◆ Work order ◆
Two lines in the data below mark the range: the one with "サングラス (370, 46)" and the one with "利用規約 (522, 2366)". Return both, along with every line between them, exactly.

◆ Source information ◆
********************

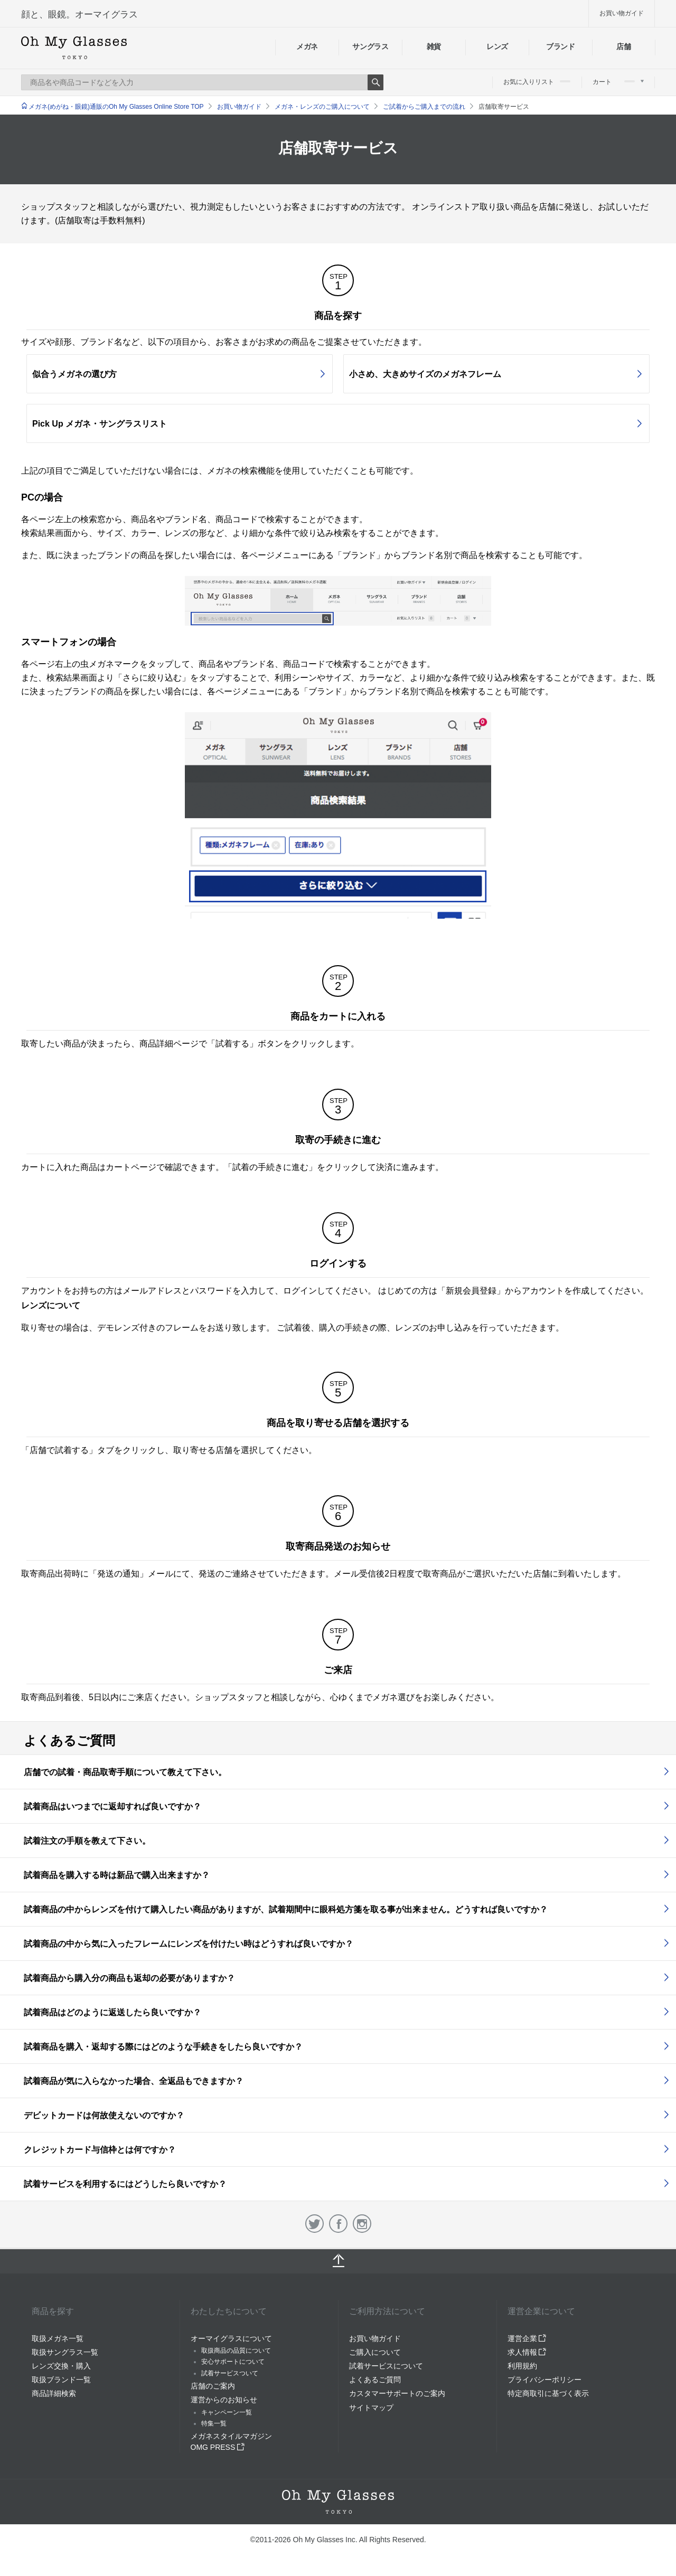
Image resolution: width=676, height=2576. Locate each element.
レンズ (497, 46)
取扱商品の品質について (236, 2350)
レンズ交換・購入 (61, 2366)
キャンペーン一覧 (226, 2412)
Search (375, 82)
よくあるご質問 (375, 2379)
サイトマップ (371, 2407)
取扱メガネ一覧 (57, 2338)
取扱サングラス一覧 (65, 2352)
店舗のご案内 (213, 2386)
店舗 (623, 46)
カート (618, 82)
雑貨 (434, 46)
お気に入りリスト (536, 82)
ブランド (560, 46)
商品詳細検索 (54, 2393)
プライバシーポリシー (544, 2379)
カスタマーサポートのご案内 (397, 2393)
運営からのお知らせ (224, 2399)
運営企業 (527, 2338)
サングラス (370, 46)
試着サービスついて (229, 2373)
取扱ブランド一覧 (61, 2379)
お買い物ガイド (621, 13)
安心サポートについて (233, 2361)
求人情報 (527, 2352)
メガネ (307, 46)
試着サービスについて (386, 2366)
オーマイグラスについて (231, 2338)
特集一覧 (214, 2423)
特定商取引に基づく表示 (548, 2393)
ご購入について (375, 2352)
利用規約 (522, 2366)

********************

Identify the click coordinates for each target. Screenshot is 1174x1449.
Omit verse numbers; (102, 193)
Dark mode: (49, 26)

********************

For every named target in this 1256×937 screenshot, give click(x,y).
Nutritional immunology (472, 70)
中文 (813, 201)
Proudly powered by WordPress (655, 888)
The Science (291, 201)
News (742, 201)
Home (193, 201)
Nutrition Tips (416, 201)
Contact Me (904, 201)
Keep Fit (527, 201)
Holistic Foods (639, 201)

********************

◆ Response box ◆
サングラス (370, 46)
試着サービスついて (229, 2373)
取扱ブランド一覧 (61, 2379)
お買い物ガイド (621, 13)
安心サポートについて (233, 2361)
求人情報 (527, 2352)
メガネ (307, 46)
試着サービスについて (386, 2366)
オーマイグラスについて (231, 2338)
特集一覧 (214, 2423)
特定商取引に基づく表示 (548, 2393)
ご購入について (375, 2352)
利用規約 (522, 2366)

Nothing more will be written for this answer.